Sally Menke: The woman who made Quentin Tarantino tick
There’s no way that cinema fans would mention the name Quentin Tarantino and claim that he does not fully deserve the high stature he has achieved over the last three decades. With several quality films under his belt, Tarantino has established himself as one of Hollywood’s big-player movie directors.
But for all the acclaim Tarantino has rightfully earned during his stellar career in the movie business, few figures are as crucial to his undoubted success as the film editor Sally Menke. Menke was tasked with editing Tarantino’s first film, Reservoir Dogs, and edited each of his other works until her tragic death in 2010.
All in all, Menke worked on eight of Tarantino’s movies, including many of his best. She wove together the merging narratives of Pulp Fiction, brought to life the exploitation homage in Jackie Brown and sewed and stitched the impressive martial arts cuts of Uma Thurman in Kill Bill.
Menke herself had admitted that she and Tarantino just seemed to click from the beginning. Tarantino had been looking for an editor for his debut – “a cheap one”, according to a piece Menke wrote in The Observer – and after Menke read the Reservoir Dogs script and thought it was “amazing”, she discovered she had got the job halfway up a mountain in Banff, Canada, letting out a scream of excitement “that echoed around the mountain”.
Martin Scorsese had also used a female editor, Thelma Schoonmaker, for much of his career, and this was something that both Menke and Tarantino were aware of. Scorsese had been “a hero” of Menke’s, and the Reservoir Dogs script had the same tone as many of Scorsese’s best crime drama works, so she was naturally excited to get to work.
Tarantino had spoken of the importance of the director-editor relationship, once declaring, “The best collaborations are the director-editor teams, where they can finish each other’s sentences.” He went on, during an interview with Variety, to name Menke as his “only, truly genuine collaborator”.
In an interview released on the Grindhouse DVD, Tarantino again spoke of Menke, noting how important she was to his creative process. “I write by myself, but when it comes to the editing, I write with Sally,” he said. “It’s the true epitome, I guess, of a collaboration because I don’t remember what her idea was, what was my idea. We’re just right there together.”
“We just clicked creatively,” Menke had also noted. “It’s a rare, intense sort of a relationship, and if it ain’t broke, you wouldn’t want to fix it.
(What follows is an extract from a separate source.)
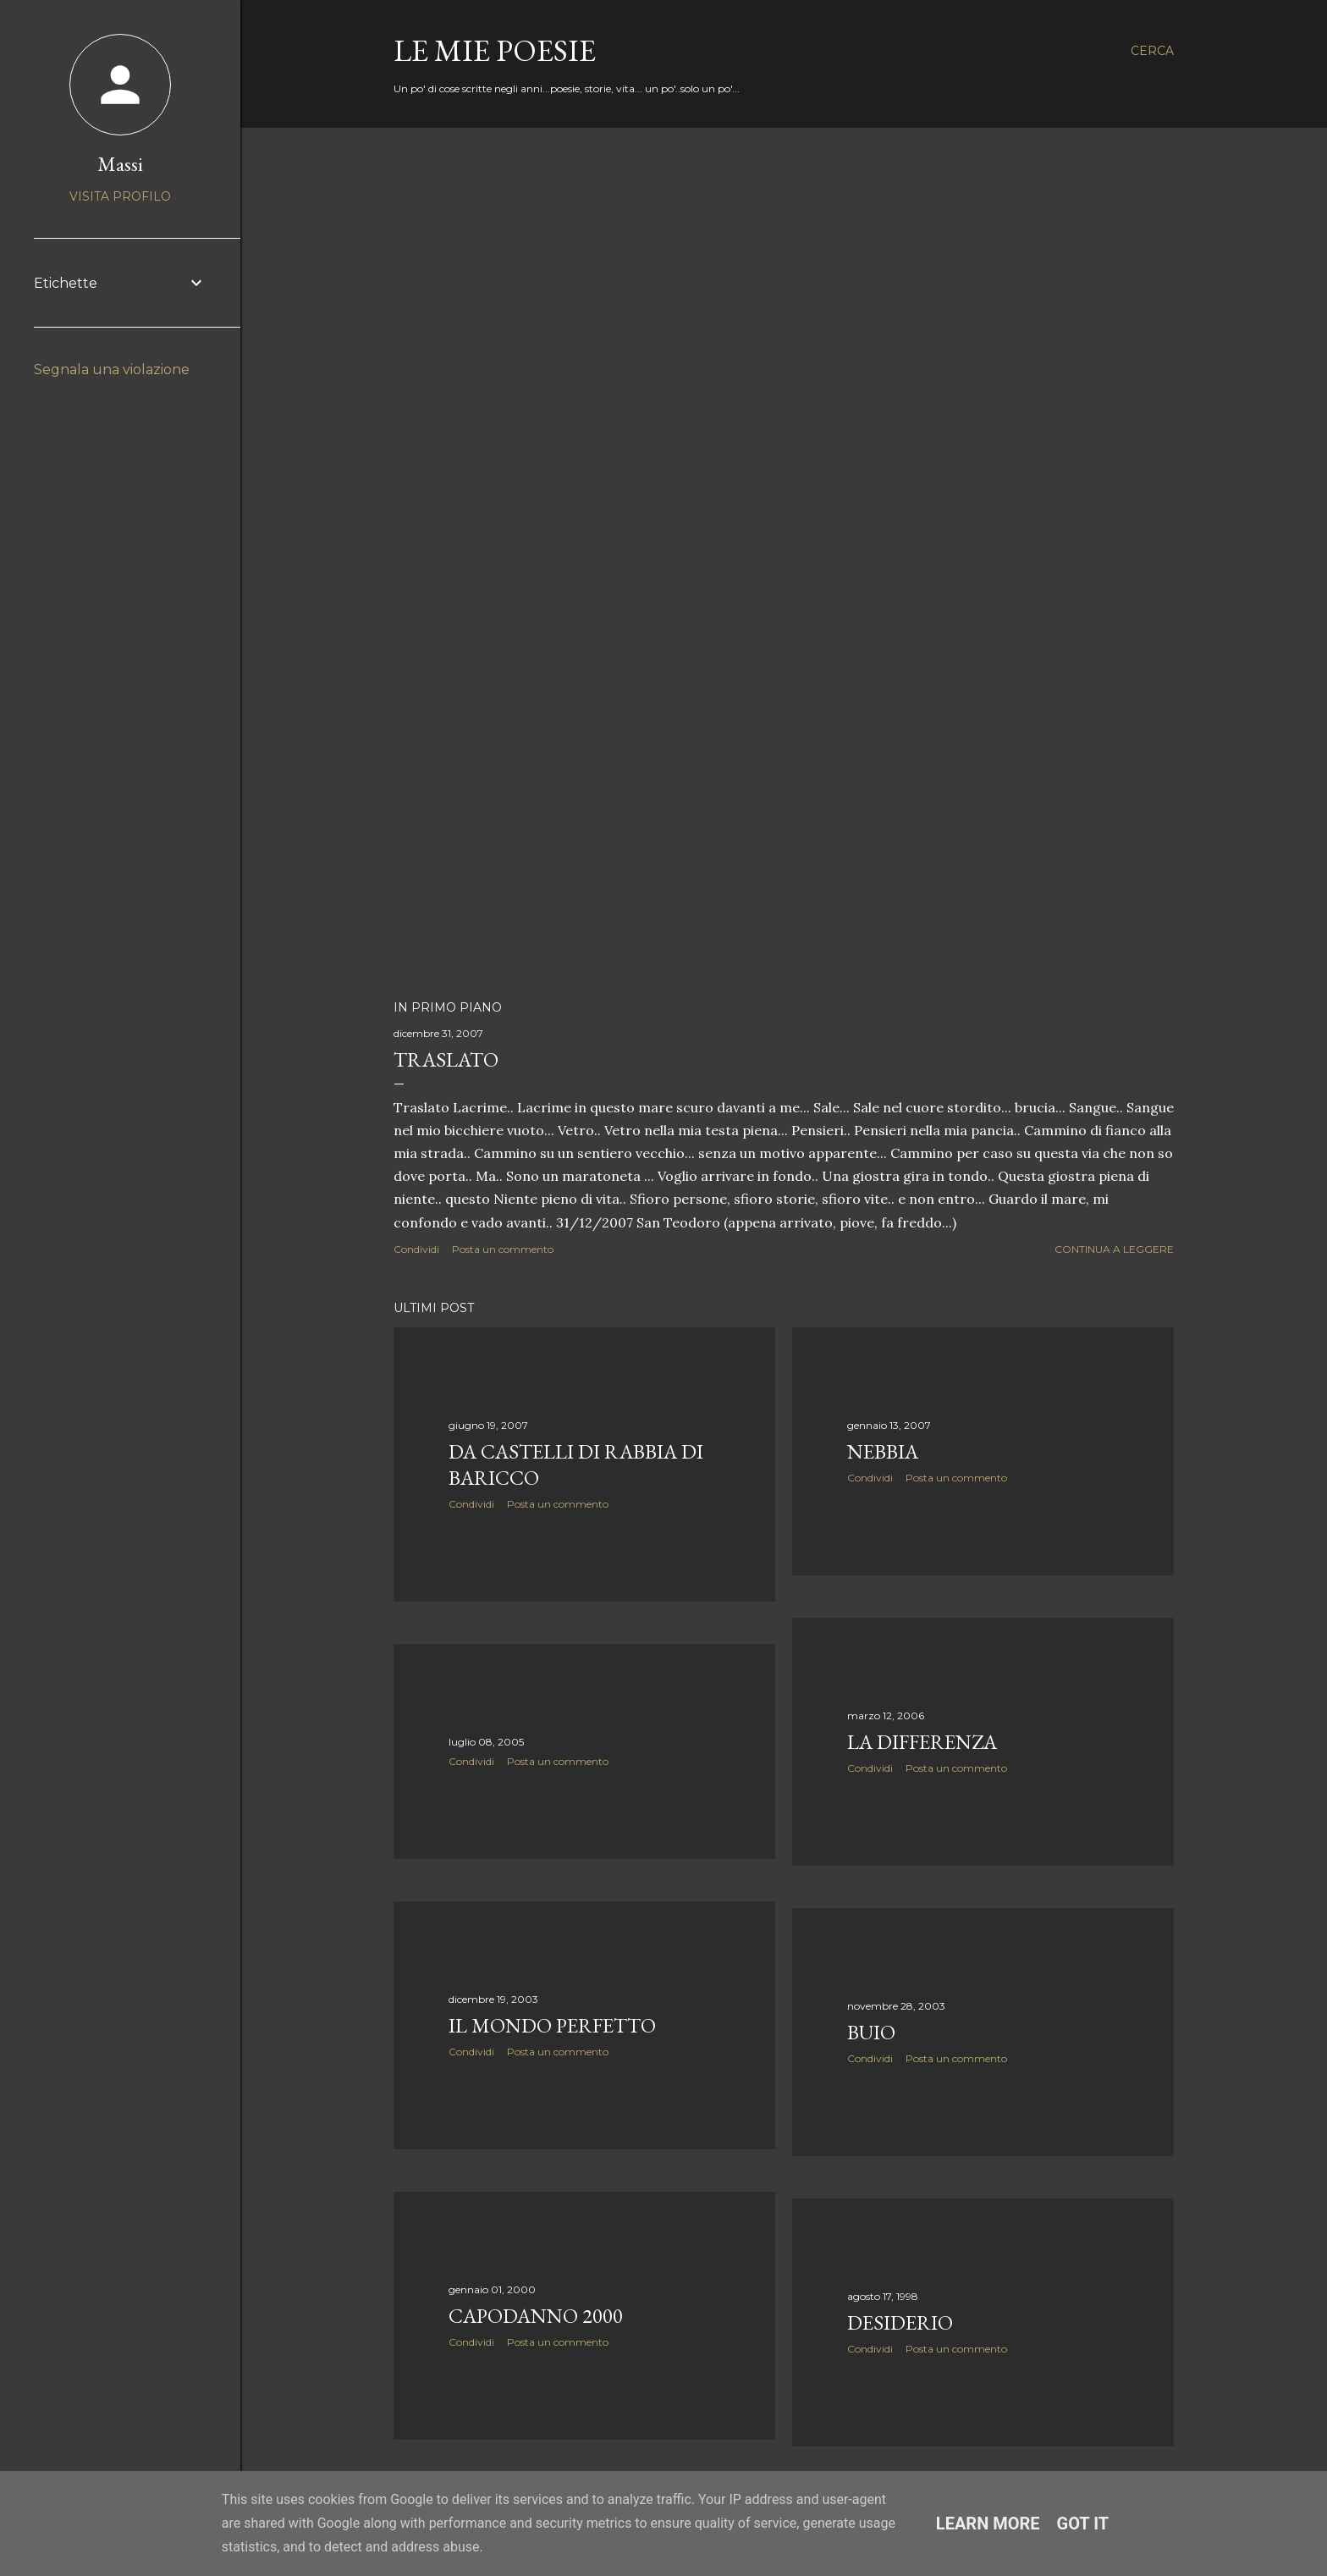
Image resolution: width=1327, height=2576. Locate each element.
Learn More (988, 2523)
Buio (871, 2032)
We’ve built up such trust that now he gives me the dailies, and I put ’em together, and there’s little interference.”
Of all the moments spent working on Tarantino’s movies, it looks as though editing John Travolta and Uma Thurman dancing to Chuck Berry in Pulp Fiction was her favourite. The scene was filmed to playback, which made it an easy cut, but Menke admitted that the whole thing was “glorious”, with “a momentum of its own and an obvious magic”.
Menke sadly passed away in 2010 after she went hiking in the Hollywood Hills in extreme heat with a friend and her dog. After she failed to return home, several Los Angeles police detectives went looking for her and found her body at the bottom of a ravine. The cause of death was said to have been relative to the 113 °F / 45 °C heat in Los Angeles that day.
The film editor had also offered her services to Oliver Stone’s Heaven and Earth, Billy Bob Thornton’s All the Pretty Horses and the 2010 film Peacock, which was her final work. But she’ll always be remembered for bringing together some of Quentin Tarantino’s best-ever movies and being the woman that made him creatively tick.